Empat belas abad yang lalu, baginda Rasulullah SAW pernah bersabda, “Hampir saja para umat (yang kafir dan sesat) mengerumuni kalian dari berbagai penjuru, sebagaimana orang lapar menghadapi meja penuh hidangan”. Kemudian seseorang bertanya,”Katakanlah wahai Rasulullah, apakah kami pada saat itu sedikit?” Rasulullah berkata,”Bahkan kalian pada saat itu banyak. Akan tetapi kalian seperti buih di lautan. Allah akan cabut rasa takut dari dada musuh kalian dan Allah akan mencampakkan penyakit wahn dalam hati kalian. Kemudian seseorang bertanya,”Apa itu ’wahn’?” Rasulullah berkata,”Cinta dunia dan takut mati.” Hadits ini diriwayatkan olehAbu Daud no. hadits 4297 dan Ahmad 5: 278, ditashih oleh Syaikh Al Albani.

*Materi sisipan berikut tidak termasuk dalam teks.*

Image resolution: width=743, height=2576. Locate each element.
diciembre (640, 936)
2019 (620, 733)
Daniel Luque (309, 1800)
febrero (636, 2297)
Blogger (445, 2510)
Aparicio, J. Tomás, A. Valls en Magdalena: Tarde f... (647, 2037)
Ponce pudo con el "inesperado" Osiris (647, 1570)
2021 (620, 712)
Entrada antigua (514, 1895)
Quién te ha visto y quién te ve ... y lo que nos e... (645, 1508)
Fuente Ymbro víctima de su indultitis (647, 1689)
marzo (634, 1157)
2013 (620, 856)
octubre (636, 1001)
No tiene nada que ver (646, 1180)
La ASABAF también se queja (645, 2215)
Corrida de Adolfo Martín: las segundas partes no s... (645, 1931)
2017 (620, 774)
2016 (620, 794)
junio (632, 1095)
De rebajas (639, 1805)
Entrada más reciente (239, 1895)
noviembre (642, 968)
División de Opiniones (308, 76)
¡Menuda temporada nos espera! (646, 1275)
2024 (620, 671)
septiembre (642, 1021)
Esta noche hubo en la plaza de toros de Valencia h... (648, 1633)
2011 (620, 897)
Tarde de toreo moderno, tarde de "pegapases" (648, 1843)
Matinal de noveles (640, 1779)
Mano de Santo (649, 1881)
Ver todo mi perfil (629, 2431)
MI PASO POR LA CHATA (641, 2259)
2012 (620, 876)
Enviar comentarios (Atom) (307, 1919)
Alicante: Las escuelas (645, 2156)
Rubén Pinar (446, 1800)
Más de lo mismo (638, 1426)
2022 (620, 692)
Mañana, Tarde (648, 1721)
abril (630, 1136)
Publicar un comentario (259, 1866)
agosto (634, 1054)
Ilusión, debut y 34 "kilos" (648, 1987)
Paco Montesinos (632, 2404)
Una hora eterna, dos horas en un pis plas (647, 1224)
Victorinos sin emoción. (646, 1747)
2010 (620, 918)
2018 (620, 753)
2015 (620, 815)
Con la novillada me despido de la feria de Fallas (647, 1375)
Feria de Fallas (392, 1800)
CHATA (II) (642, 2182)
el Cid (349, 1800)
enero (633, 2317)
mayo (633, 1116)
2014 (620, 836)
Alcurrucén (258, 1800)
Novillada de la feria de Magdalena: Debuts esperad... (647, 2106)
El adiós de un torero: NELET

Al-wahn adalah satu terminologi yang menjelaskan tentang sifat cinta dunia dan takut mati. Apakah cinta dunia adalah satu kesalahan? Bukankah manusia memang dihiasi dengan berbagai perhiasan dunia sebagaimana dalam QS. Ali Imran [3]: 14. Ayat ini menjelaskan bahwa adalah manusiawi ketika seseorang itu cinta akan hal-hal yang disebutkan yakni berupa wanita-wanita, anak-anak lelaki, harta benda (emas, perak), kendaraan pilihan, dan sawah/lading (investasi). Namun di akhir ayat, Allah menegaskan bahwa Allah adalah tempat kembali.

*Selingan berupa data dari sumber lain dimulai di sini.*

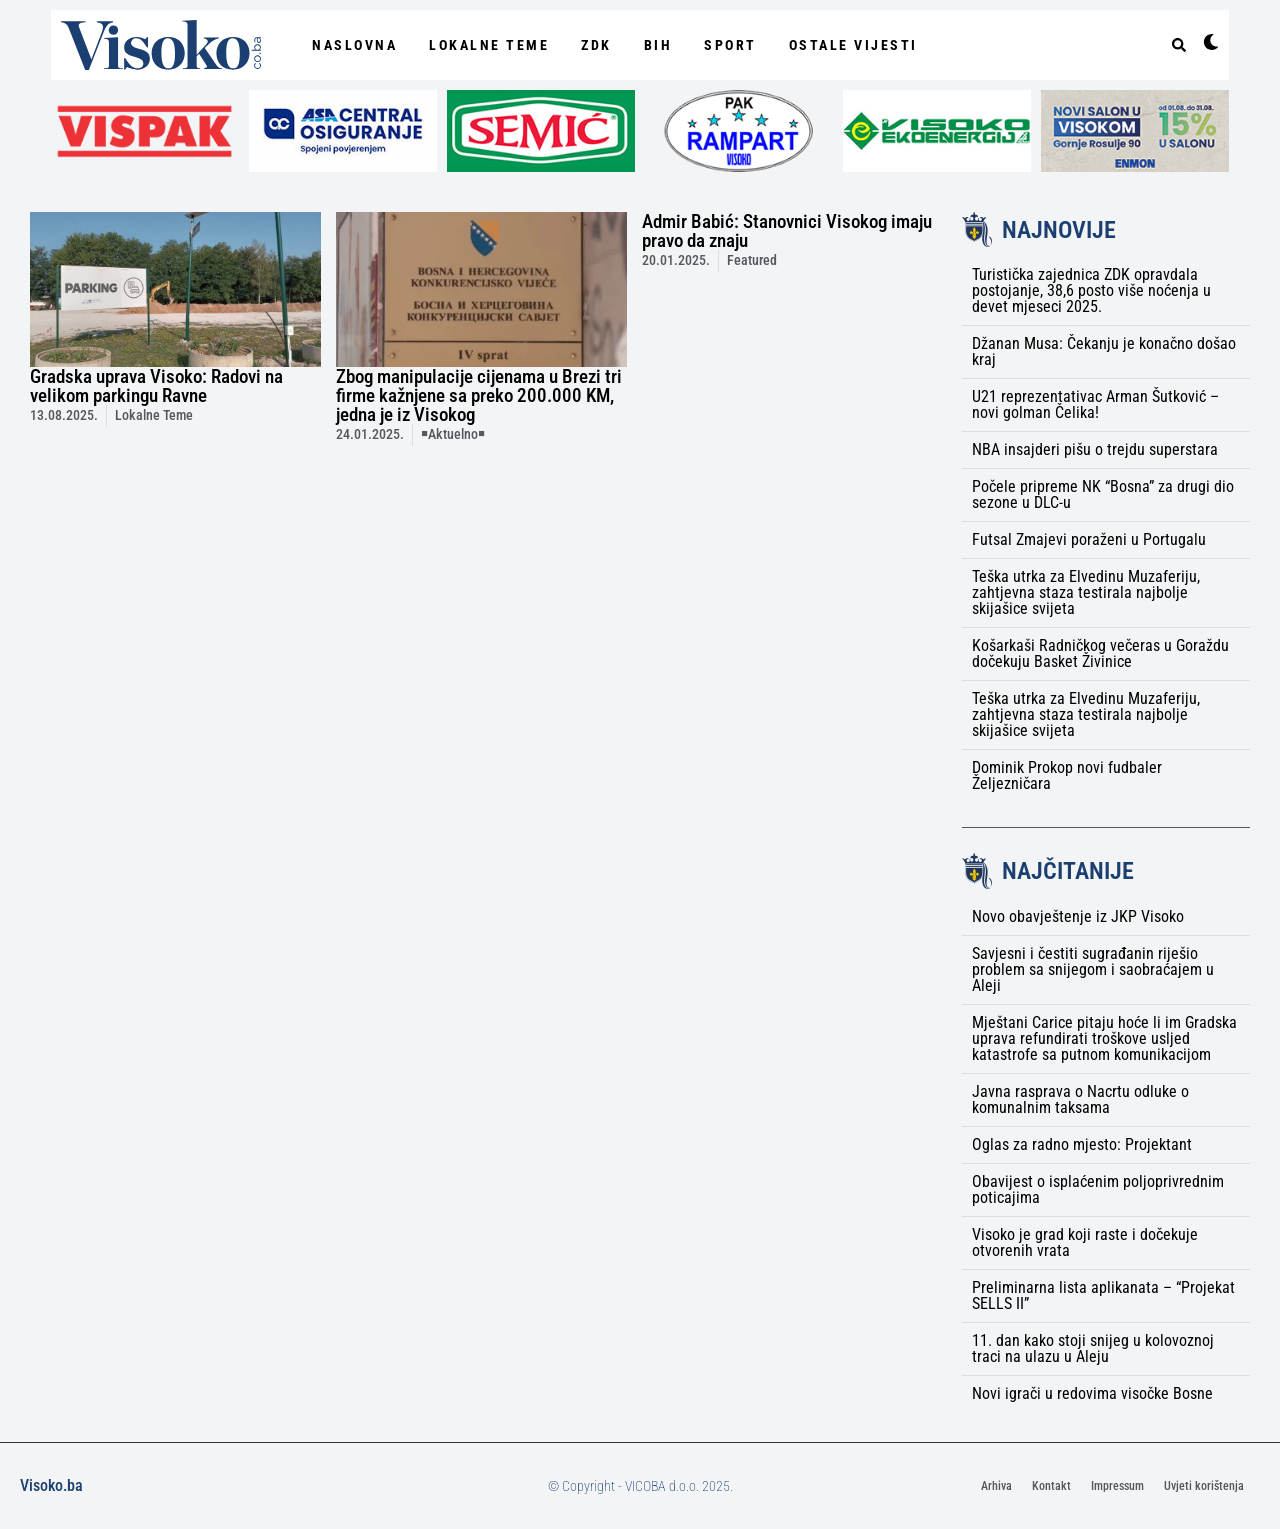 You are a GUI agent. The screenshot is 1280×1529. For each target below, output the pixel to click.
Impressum (1117, 1486)
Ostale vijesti (853, 45)
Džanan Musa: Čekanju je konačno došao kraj (1104, 351)
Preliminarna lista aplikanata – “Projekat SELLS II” (1103, 1295)
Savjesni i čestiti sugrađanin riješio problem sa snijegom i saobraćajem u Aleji (1093, 969)
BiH (658, 45)
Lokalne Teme (489, 45)
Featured (752, 260)
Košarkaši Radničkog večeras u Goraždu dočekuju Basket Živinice (1100, 653)
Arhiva (996, 1486)
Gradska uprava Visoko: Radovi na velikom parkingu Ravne (156, 386)
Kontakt (1051, 1486)
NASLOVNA (354, 45)
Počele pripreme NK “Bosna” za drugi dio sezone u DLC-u (1103, 494)
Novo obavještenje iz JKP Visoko (1078, 916)
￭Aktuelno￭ (453, 434)
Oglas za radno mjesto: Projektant (1082, 1144)
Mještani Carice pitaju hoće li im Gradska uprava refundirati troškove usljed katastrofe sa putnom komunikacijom (1104, 1038)
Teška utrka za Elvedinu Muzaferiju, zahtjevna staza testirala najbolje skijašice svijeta (1086, 592)
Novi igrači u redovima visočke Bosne (1092, 1393)
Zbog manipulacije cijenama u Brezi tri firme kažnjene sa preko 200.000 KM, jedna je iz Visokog (479, 395)
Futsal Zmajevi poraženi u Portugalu (1089, 539)
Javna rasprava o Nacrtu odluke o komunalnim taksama (1080, 1099)
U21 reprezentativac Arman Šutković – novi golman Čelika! (1095, 404)
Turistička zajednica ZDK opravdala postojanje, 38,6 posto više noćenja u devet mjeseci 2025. (1091, 290)
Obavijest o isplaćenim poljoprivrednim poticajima (1098, 1189)
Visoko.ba (51, 1485)
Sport (730, 45)
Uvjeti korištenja (1204, 1486)
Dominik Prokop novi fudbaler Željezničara (1067, 775)
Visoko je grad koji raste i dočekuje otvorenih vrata (1085, 1242)
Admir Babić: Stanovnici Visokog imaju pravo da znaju (787, 231)
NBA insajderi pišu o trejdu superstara (1095, 449)
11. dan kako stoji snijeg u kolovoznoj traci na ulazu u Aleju (1093, 1348)
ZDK (596, 45)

Ibnu Qayyim al-Jauziyyah –murid Ibnu Taimiyyah – mengatakan: “Cinta terhadap dunia adalah induk segala kesalahan serta perusak agama.” Mereka yang terpesona dengan hiruk pikuk kehidupan dunia tentulah sangat mengagungkan dunia ini, sehingga dapat memalingkan dirinya dari kecintaan kepada Allah SWT. Lalu ia akan terjerembab, jatuh ke dalam kecintaan yang berlebihan terhadap dunia dan keindahannya, lupa akan tujuan penciptaan. Bukankah manusia diciptakan untuk beribadah kepada Allah? Rujuklah kembali QS. Al-Dzariyat [51]: 56, Dan tidaklah kami menciptakan jin dan manusia kecuali untuk beribadah kepada-Ku.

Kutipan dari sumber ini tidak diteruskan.